It's tax time, and while some people are getting refunds this time of year, others find they owe a balance to the IRS. If you do need to make a payment, you have several options available.
IRS Direct Pay allows you to schedule a payment to be deducted directly from your checking or savings account. There is no registration required, no fees, and you can do it all from the IRS website. Direct pay also gives you instant confirmation after your payment has been made. You can also schedule a payment to be made anytime up until your tax is due.
If you prefer to pay by debit or credit card, the IRS has several approved payment processors available who can take a tax payment online, by phone, or in some cases on your mobile device. These third-party payment processors do charge a processing fee which vary by provider.
If you are using E–file to send in your tax return, you can pay electronically at the time you file. You can schedule this payment via electronic funds withdrawal from your bank account. Payments can be scheduled any time after your filing, and as long as it's before the due date it will be considered as on time by the IRS.
If none of the electronic options appeal to you, you can do it the old-fashioned way and send a check or money order to the IRS. The check should be made payable to the U.S. Treasury, and should list your Social Security number on the front of the payment. Also included the tax year and related tax form, for instance form 1040. You should never send cash through the mail, and be sure you do not staple or clip your check to the tax form.
If you aren't able to pay the amount you owe by the due date, the IRS offers payment agreements that allow you to pay your tax liability over a period of time. Use the tool at IRS.gov to apply for an installment agreement, which you can configure for automatic payments or manual processing.
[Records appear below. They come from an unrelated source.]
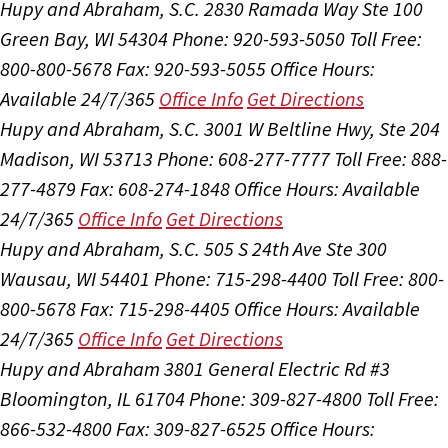
Hupy and Abraham, S.C.
2830 Ramada Way Ste 100
Green Bay, WI 54304
Phone: 920-593-5050
Toll Free:
800-800-5678
Fax: 920-593-5055
Office Hours:
Available 24/7/365
Office Info
Get Directions
Hupy and Abraham, S.C.
3001 W Beltline Hwy, Ste 204
Madison, WI 53713
Phone: 608-277-7777
Toll Free: 888-
277-4879
Fax: 608-274-1848
Office Hours:
Available
24/7/365
Office Info
Get Directions
Hupy and Abraham, S.C.
505 S 24th Ave Ste 300
Wausau, WI 54401
Phone: 715-298-4400
Toll Free: 800-
800-5678
Fax: 715-298-4405
Office Hours:
Available
24/7/365
Office Info
Get Directions
Hupy and Abraham
3801 General Electric Rd #3
Bloomington, IL 61704
Phone: 309-827-4800
Toll Free:
866-532-4800
Fax: 309-827-6525
Office Hours:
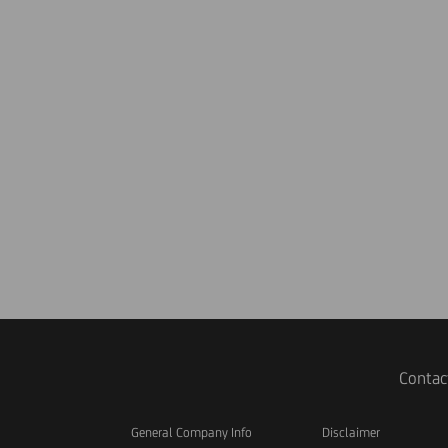
Contac
General Company Info
Disclaimer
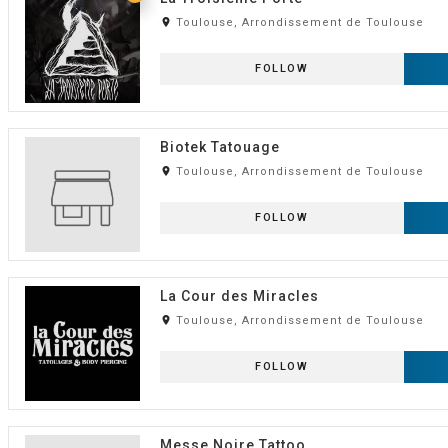
room
Toulouse, Arrondissement de Toulouse
FOLLOW
Biotek Tatouage
room
Toulouse, Arrondissement de Toulouse
FOLLOW
La Cour des Miracles
room
Toulouse, Arrondissement de Toulouse
FOLLOW
Messe Noire Tattoo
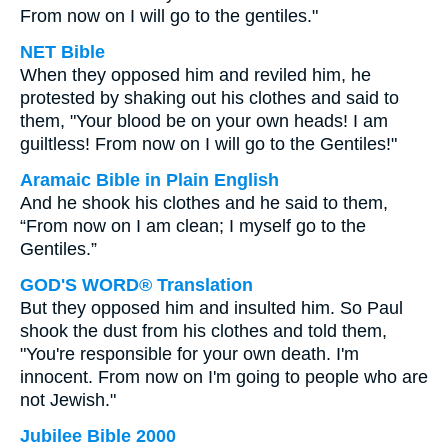
From now on I will go to the gentiles."
NET Bible
When they opposed him and reviled him, he
protested by shaking out his clothes and said to
them, "Your blood be on your own heads! I am
guiltless! From now on I will go to the Gentiles!"
Aramaic Bible in Plain English
And he shook his clothes and he said to them,
“From now on I am clean; I myself go to the
Gentiles.”
GOD'S WORD® Translation
But they opposed him and insulted him. So Paul
shook the dust from his clothes and told them,
"You're responsible for your own death. I'm
innocent. From now on I'm going to people who are
not Jewish."
Jubilee Bible 2000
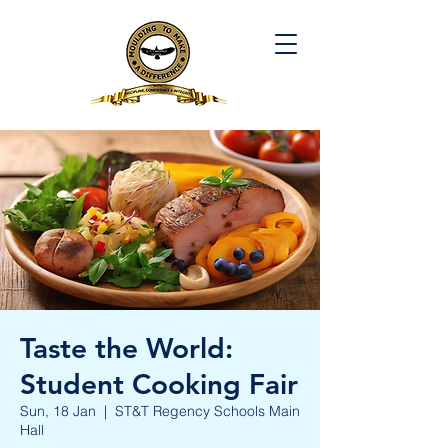
Taste the World:
Student Cooking Fair
Sun, 18 Jan
  |  
ST&T Regency Schools Main
Hall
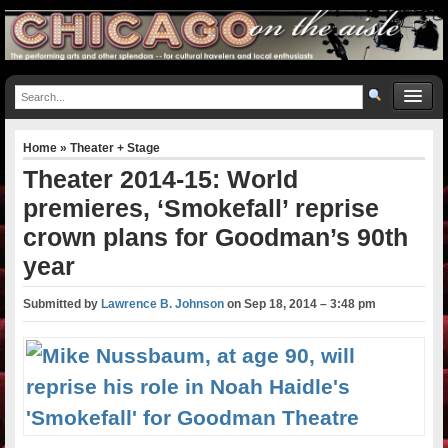
Home
»
Theater + Stage
Theater 2014-15: World
premieres, ‘Smokefall’ reprise
crown plans for Goodman’s 90th
year
Submitted by
Lawrence B. Johnson
on
Sep 18, 2014 – 3:48 pm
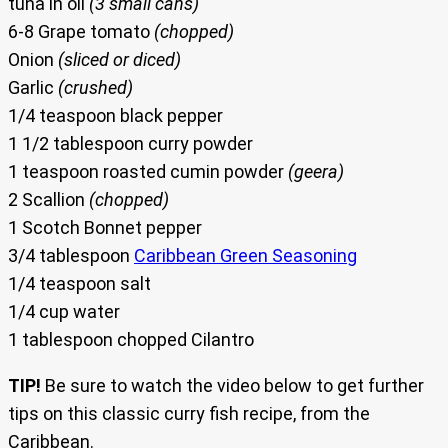
tuna in oil
(3 small cans)
6-8 Grape tomato
(chopped)
Onion
(sliced or diced)
Garlic
(crushed)
1/4 teaspoon black pepper
1 1/2 tablespoon curry powder
1 teaspoon roasted cumin powder
(geera)
2 Scallion
(chopped)
1 Scotch Bonnet pepper
3/4 tablespoon
Caribbean Green Seasoning
1/4 teaspoon salt
1/4 cup water
1 tablespoon chopped Cilantro
TIP!
Be sure to watch the video below to get further
tips on this classic curry fish recipe, from the
Caribbean.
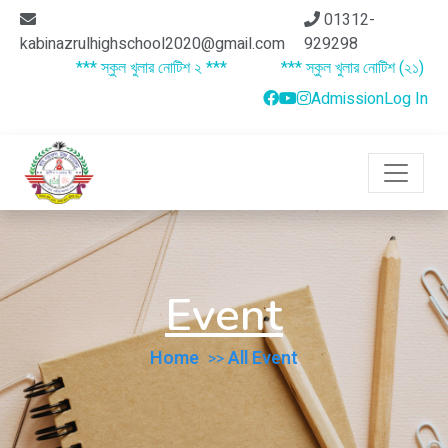
01312-
kabinazrulhighschool2020@gmail.com
929298
*** স্কুল খুলার নোটিশ ২ ***
*** স্কুল খুলার নোটিশ (২১) ***
Admission
Log In
Event
Home
All Event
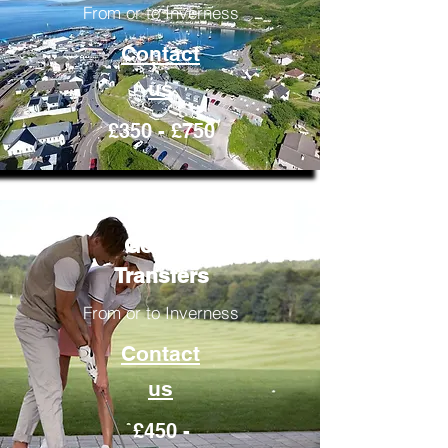
From or to Inverness
Contact
us
£350 - £750
Golfing
Transfers
From or to Inverness
Contact
us
£450 -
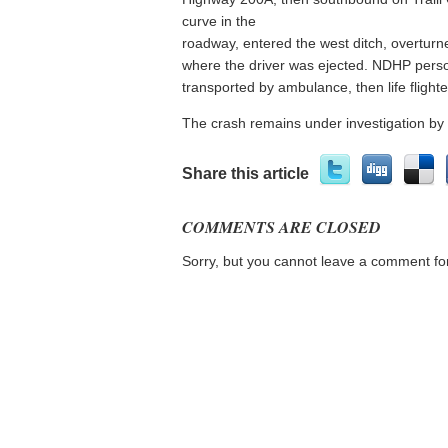
curve in the
roadway, entered the west ditch, overturn
where the driver was ejected. NDHP perso
transported by ambulance, then life flighted
The crash remains under investigation by
Share this article
COMMENTS ARE CLOSED
Sorry, but you cannot leave a comment for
The State of California also offers a variety of payment methods, including web pay through the CA.gov website, credit card payment through an authorized third-party provider (which will charge a fee for the service), Western Union, or the traditional check or money order. If necessary, you can pay with cash at the Sacramento or Santa Ana field offices of the Franchise Tax Board. The State also offers payment plans for those who qualify.
Remember that even if you can't pay the tax you owe, you should still file your returns by the due date in order to avoid late filing penalties. Filing an extension will give you more time to file your return, but not to pay any tax due. If you're filing an extension, you should still use one of the above methods to pay an estimated amount that you owe.